EXERCISE: Write out the records that appear below, verbatim and complete, but without pictures.

★ ★ ★ ★ ★

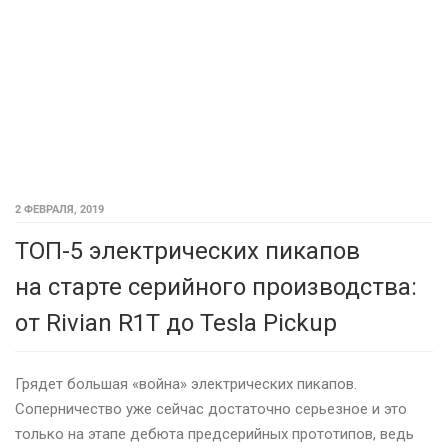
2 ФЕВРАЛЯ, 2019
ТОП-5 электрических пикапов
на старте серийного производства:
от Rivian R1T до Tesla Pickup
Грядет большая «война» электрических пикапов.
Соперничество уже сейчас достаточно серьезное и это
только на этапе дебюта предсерийных прототипов, ведь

★ ★ ★ ★ ★

EXPECTED ANSWER:
2 ФЕВРАЛЯ, 2019
ТОП-5 электрических пикапов
на старте серийного производства:
от Rivian R1T до Tesla Pickup
Грядет большая «война» электрических пикапов.
Соперничество уже сейчас достаточно серьезное и это
только на этапе дебюта предсерийных прототипов, ведь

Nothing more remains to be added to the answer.